The psychological toll of leaving their home country to continue working on their art weighs heavily on them. “Escaparme de mí en Caripe o París/Una lejana canción sigue llamándome,” D'Arthenay sings, as the distance, separation and sadness become more palpable with each passing verse: “Escaping from myself in Caripe or Paris/A distant song keeps calling to me.”

La Lucha retains its emotional punch throughout the rest of the album, but D'Arthenay lifts the overall mood lyrically with each passing track. The short track “La Luna & el Sol” (“The Moon & the Sun”) marks a transition in the album's midpoint, with only four lines that describe how both the moon and the sun fall and rise every day, unperturbed by the world below them. D'Arthenay spends the rest of the album singing and describing in various metaphors and emotions what Ernest Hemingway conveyed in For Whom the Bell Tolls: “The world is a fine place and worth the fighting for and I hate very much to leave it.”

“When I started writing La Lucha, the most struggling thought that I had was the fact that, with Será, I didn't contribute to things,” says D'Arthenay, who has written all of the band's song lyrics since day one. “I believe it was selfish in a way. My surroundings were burning. My life was in a very dark phase so I saw it [with] tunnel vision. Either it will be light or it will be dark … north pole or south pole.”

D'Arthenay made one final trip to Venezuela to visit his family following his mother's death two years ago. “I believe that the cancer with my mom taught me a lot, because we have to be patient and you have to understand that life is a very weird thing,” he says. He spent a few days there holed up in his old home, armed with the thousands of audio files stored in his audio recorder and laptop, organizing and labeling them all to begin the process of creating the new record with his bandmates in Mexico City.
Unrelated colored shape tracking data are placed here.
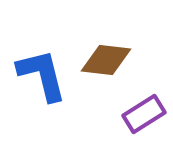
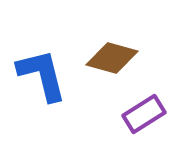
brown diamond: moved 6 px right, 2 px up; rotated 9 degrees clockwise
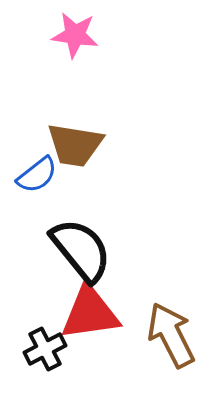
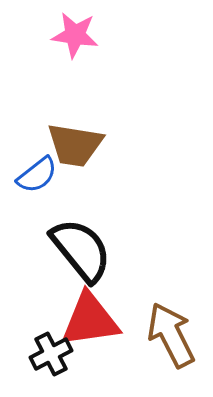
red triangle: moved 7 px down
black cross: moved 6 px right, 5 px down
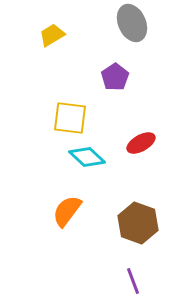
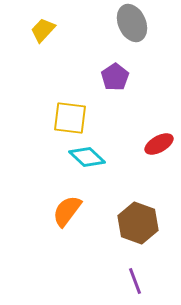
yellow trapezoid: moved 9 px left, 5 px up; rotated 16 degrees counterclockwise
red ellipse: moved 18 px right, 1 px down
purple line: moved 2 px right
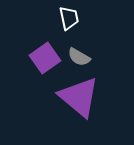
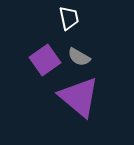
purple square: moved 2 px down
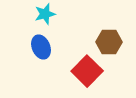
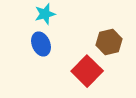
brown hexagon: rotated 15 degrees counterclockwise
blue ellipse: moved 3 px up
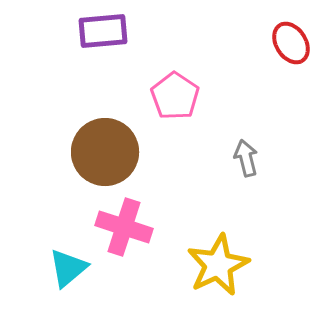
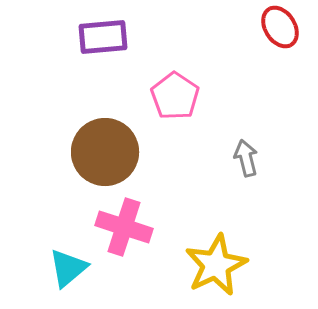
purple rectangle: moved 6 px down
red ellipse: moved 11 px left, 16 px up
yellow star: moved 2 px left
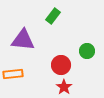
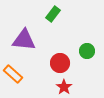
green rectangle: moved 2 px up
purple triangle: moved 1 px right
red circle: moved 1 px left, 2 px up
orange rectangle: rotated 48 degrees clockwise
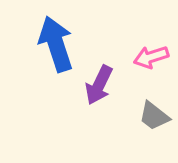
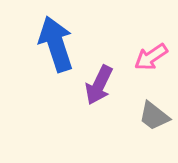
pink arrow: rotated 16 degrees counterclockwise
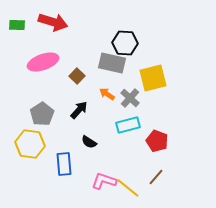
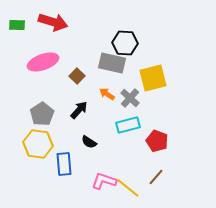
yellow hexagon: moved 8 px right
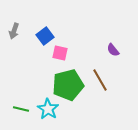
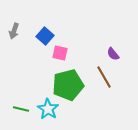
blue square: rotated 12 degrees counterclockwise
purple semicircle: moved 4 px down
brown line: moved 4 px right, 3 px up
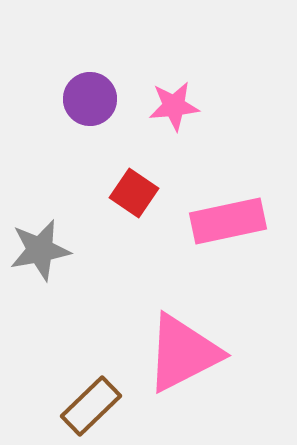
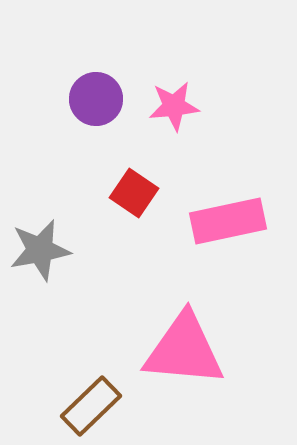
purple circle: moved 6 px right
pink triangle: moved 1 px right, 3 px up; rotated 32 degrees clockwise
“It's like gardening, you know?” he concludes. “When you garden, you have to be very patient. Things don't grow from one day to another, the same way they don't die from one day to another. I really thought the new stuff I had to write … even though I could acknowledge things I don't agree with, it doesn't have to be north pole or south pole. There's a lot of color in the midst of it, you know, funny things, ridiculous things, and things that make you cry and things that speak to your inner child.”

La Vida Bohème's La Lucha comes out on Friday, March 24, via Nacional Records. They perform at the Parish at the House of Blues Anaheim on Saturday, March 25.